Three of these NTIS Health Technology Hubs will be located within the city, namely Putrajaya Hospital and National Cancer Institute and Tunku Hospital Azizah, the Women's and Children's Hospital in Kuala Lumpur. These three locations are selected based on their technology infrastructure readiness, skilled human resources, and capability to integrate with current technologies such as internet and 5G, hardware and more. The fourth and fifth location are Bera Hospital in Pahang and Hospital Besar Rembau in Negeri Sembilan.
All five sites will be used for the testing of robotics, the internet of medical things (IMOT), while leveraging 4G/5G facilities. They will serve as one-stop centres for the health sector to meet the growing challenges in Malaysia, and to develop solutions that provide a quality healthcare experience for the country, backed by technology and innovation.

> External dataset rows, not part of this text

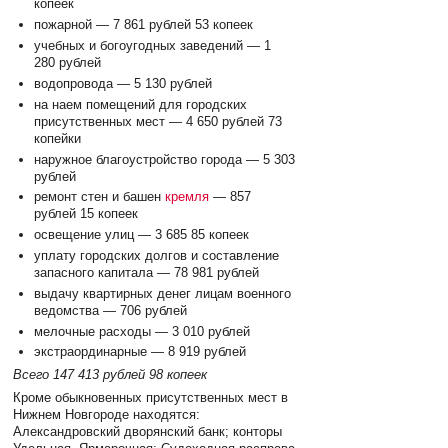
копеек
пожарной — 7 861 рублей 53 копеек
учебных и богоугодных заведений — 1
280 рублей
водопровода — 5 130 рублей
на наем помещений для городских
присутственных мест — 4 650 рублей 73
копейки
наружное благоустройство города — 5 303
рублей
ремонт стен и башен
кремля
— 857
рублей 15 копеек
освещение улиц — 3 685 85 копеек
уплату городских долгов и составление
запасного капитала — 78 981 рублей
выдачу квартирных денег лицам военного
ведомства — 706 рублей
мелочные расходы — 3 010 рублей
экстраординарные — 8 919 рублей
Всего 147 413 рублей 98 копеек
Кроме обыкновенных присутственных мест в
Нижнем Новгороде находятся:
Александровский дворянский банк; конторы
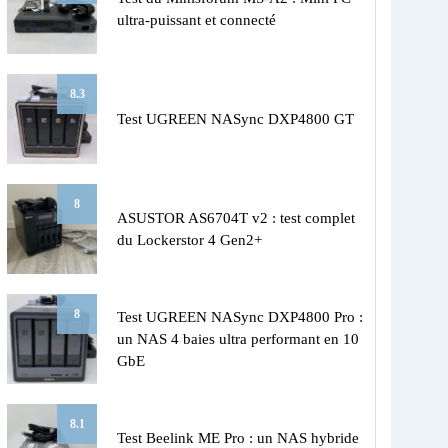
ultra-puissant et connecté
8.3
Test UGREEN NASync DXP4800 GT
8
ASUSTOR AS6704T v2 : test complet
du Lockerstor 4 Gen2+
8
Test UGREEN NASync DXP4800 Pro :
un NAS 4 baies ultra performant en 10
GbE
8.1
Test Beelink ME Pro : un NAS hybride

"Our vision is to transform lives by providing affordable, inclusive and sustainable medical and healthcare innovation. The NTIS Health Technology Hubs aim to test and eventually commercialize health technology innovation in a safe and regulated environment," said Dr Adham Baba, Minister of Science, Technology and Innovation.

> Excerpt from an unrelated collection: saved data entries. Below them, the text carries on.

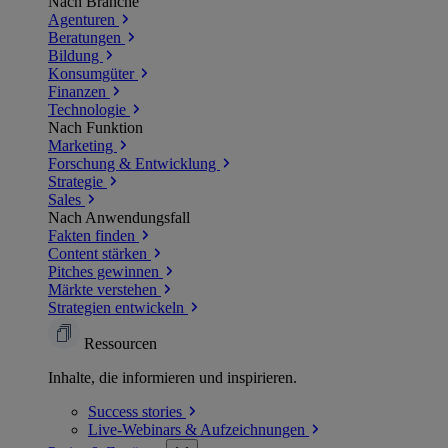
Nach Branche
Agenturen
Beratungen
Bildung
Konsumgüter
Finanzen
Technologie
Nach Funktion
Marketing
Forschung & Entwicklung
Strategie
Sales
Nach Anwendungsfall
Fakten finden
Content stärken
Pitches gewinnen
Märkte verstehen
Strategien entwickeln
Ressourcen
Inhalte, die informieren und inspirieren.
Success
stories
Live-Webinars &
Aufzeichnungen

According to Adham, MOSTI is committed to developing innovative technologies that can further strengthen the healthcare system.
"The establishment of the NTIS Health Technology Hubs will accelerate the development, application and commercialisation of local technology and innovation in the health sector without affecting the duration of existing clinical trials,” he said.

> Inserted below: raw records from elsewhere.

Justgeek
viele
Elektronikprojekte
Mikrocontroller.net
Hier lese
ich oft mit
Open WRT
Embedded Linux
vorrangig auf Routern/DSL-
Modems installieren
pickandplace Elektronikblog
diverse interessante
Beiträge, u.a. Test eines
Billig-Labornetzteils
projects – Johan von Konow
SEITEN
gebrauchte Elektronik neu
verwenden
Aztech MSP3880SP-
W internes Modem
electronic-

These five Health Technology Hubs will have access to test sites, funding and regulatory facilitation support in what is an open innovation ecosystem where the public, private sector and government collaborate to accelerate commercialisation rates.
Indirectly, these hubs can benefit consumers with quality and affordable healthcare. In terms of public health, technology also plays an important role to support the prevention of transmissible diseases by vectors such as insects and pests," said Adham in his speech.
"Therefore, these hubs are based on the Internet of Medical Things (IoMT), where medical equipment and applications form an interconnected ecosystem through computer networks used to improve the management, medication, diagnosis and treatment and monitoring of chronic diseases remotely," said Khairy Jamaluddin, Minister of Health.
In 2020, largely due to the COVID-19 pandemic, investments from private equity and venture capitalist firms in the health and well-being industry in Malaysia saw an increase of 18.4% compared to 2019. There is also an increased focus on physical and mental health, alongside a shift in consumer focus on products and health solutions. Malaysia's healthcare industry is expected to contribute RM154 billion to economic growth by 2027.
He also explained that the Hubs will facilitate regulatory issues including the Poisons Act 1952, the Telemedicine Act 1997 and the Medicines Act (Advertisement and Sales) 1956.
Adham also announced that the Hub will be supported by the 10-acre MRANTI Integrated Healthcare Cluster which will accelerate the exploration and development of healthcare and medical technology. Here, capacity building programs, laboratories and research facilities will be provided to enable innovators to stress test ideas, prototypes, applications and various related solutions through the use of technology, equipment and 4IR facilities in a live environment.
The NTIS Health Technology Hubs, is an initiative of MOSTI, with Malaysian Research Accelerator for Technology and Innovation (MRANTI) as the lead Secretariat.